Mas não é um tipo especial de lembrança que nos interessa e sim a dinâmica psíquica
que nela se põe em jogo e que pode ser estendida à construção das fantasias e ao
funcionamento geral da realidade psíquica. Neste funcionamento, a memória não é
única nem fixa, ao contrario, as lembranças vão sendo construídas num processo de
retranscrição. Freud inaugura uma teoria da memória ao afirmar que o material das
marcas mnêmicas reordena-se de tempos em tempos, formando novos nexos. Na
constituição da lembrança há, portanto, uma mistura de tempos. Os tempos não mantêm
uma cronologia, passado, presente e futuro se misturam, se confundem. A lembrança
infantil é como um quadro. O espaço do enquadramento é dado pelo próprio texto da
lembrança, no qual se combinam traços. Traços que revelam as marcas de erotização e
também os processos de luto vividos que deixaram as marcas do objeto ausente. Ou
seja, há um passado que se cria e se recria em novas articulações.
A historia de um sujeito não é, portanto, uma linha reta, mas é traçada por pontos de
condensação nos quais as tramas do vivido se entrecruzam e pulsam, forçando a
presença do passado no atual, resistindo a qualquer linearidade cronológica e
construindo uma realidade psíquica que não coincide totalmente com a realidade
material.
Nesse “outro tempo” que não respeita a cronologia, nesse tempo do só depois, há
movimento - que retranscreve, que articula novos nexos, rearticula as inscrições do
vivido - construindo sonhos no dormir, fantasias e pensamentos na vigília. Há
movimento das dimensões pulsionais e desejantes que, misturando os tempos, produz
novos sentidos. O tempo não passa no sentido do tempo seqüencial, em uma direção
irreversível, mas, na mistura dos tempos, as marcas mnêmicas nas mãos do “processo
primário” condensam-se, deslocam-se e criam novos sentidos.

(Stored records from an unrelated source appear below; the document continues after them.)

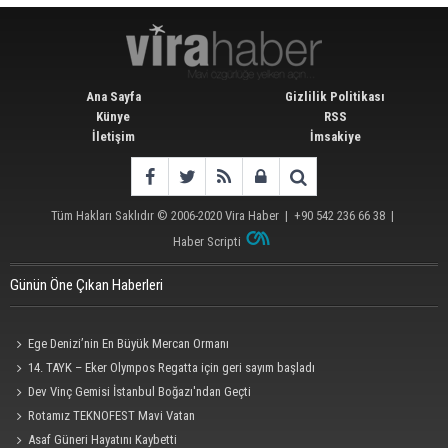
Ana Sayfa
Gizlilik Politikası
Künye
RSS
İletişim
İmsakiye
Tüm Hakları Saklıdır © 2006-2020
Vira Haber
| +90 542 236 66 38 |
Haber Scripti
Günün Öne Çıkan Haberleri
Ege Denizi’nin En Büyük Mercan Ormanı
14. TAYK – Eker Olympos Regatta için geri sayım başladı
Dev Vinç Gemisi İstanbul Boğazı'ndan Geçti
Rotamız TEKNOFEST Mavi Vatan
Asaf Güneri Hayatını Kaybetti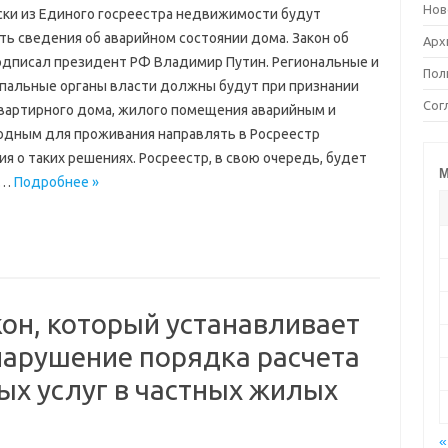
Нов
ски из Единого госреестра недвижимости будут
ть сведения об аварийном состоянии дома. Закон об
Арх
одписал президент РФ Владимир Путин. Региональные и
Пол
пальные органы власти должны будут при признании
Сог
вартирного дома, жилого помещения аварийным и
одным для проживания направлять в Росреестр
я о таких решениях. Росреестр, в свою очередь, будет
М
.…
Подробнее »
он, который устанавливает
нарушение порядка расчета
х услуг в частных жилых
«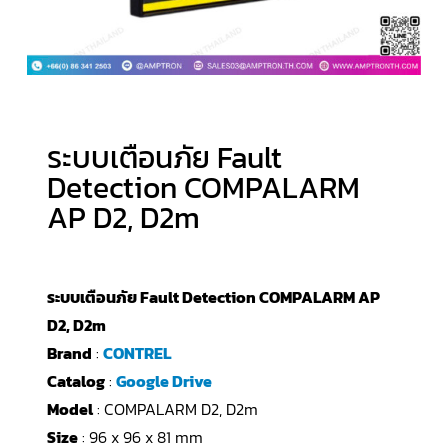
ระบบเตือนภัย Fault
Detection COMPALARM
AP D2, D2m
ระบบเตือนภัย Fault Detection COMPALARM AP
D2, D2m
Brand
:
CONTREL
Catalog
:
Google Drive
Model
: COMPALARM D2, D2m
Size
: 96 x 96 x 81 mm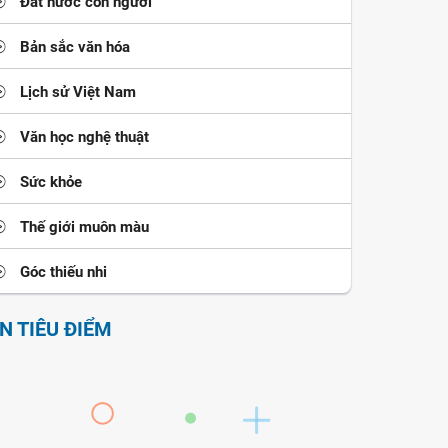
Đất nước con người
Bản sắc văn hóa
Lịch sử Việt Nam
Văn học nghệ thuật
Sức khỏe
Thế giới muôn màu
Góc thiếu nhi
IN TIÊU ĐIỂM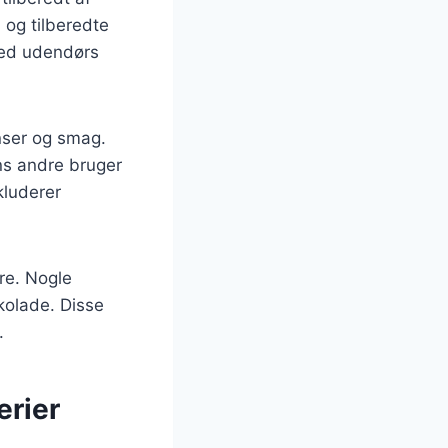
 og tilberedte
 ved udendørs
enser og smag.
ens andre bruger
kluderer
re. Nogle
kolade. Disse
.
erier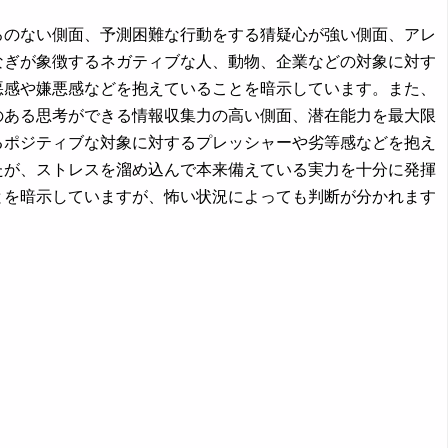
ろのない側面、予測困難な行動をする猜疑心が強い側面、アレ
なぎが象徴するネガティブな人、動物、企業などの対象に対す
悪感や嫌悪感などを抱えていることを暗示しています。また、
のある思考ができる情報収集力の高い側面、潜在能力を最大限
るポジティブな対象に対するプレッシャーや劣等感などを抱え
たが、ストレスを溜め込んで本来備えている実力を十分に発揮
とを暗示していますが、怖い状況によっても判断が分かれます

Mas há também, no psiquismo, uma outra relação entre passado e presente na qual o
après-coup parece não operar mais, a imobilidade impera, assim como “eterno retorno
do mesmo”, como mera insistência pulsional, fazendo do passado um destino. “Neurose
de destino”, dirá Freud. No funcionamento da compulsão de repetição, o pulsional mais
puro, sem possibilidade de representação, se encarna no atual, se apossa dele como
sombra vampiresca e, no fora da linguagem, perde-se qualquer possibilidade de fazer o
luto, de transformar a perda em ausência. Nessa presença da pulsão pura, a expressão “o
tempo não passa” ganha toda a sua força.
Referências bibliográficas
PONTALIS, J. B. (2005). Este tiempo que no pasa. Topia editorial. Buenos Aires.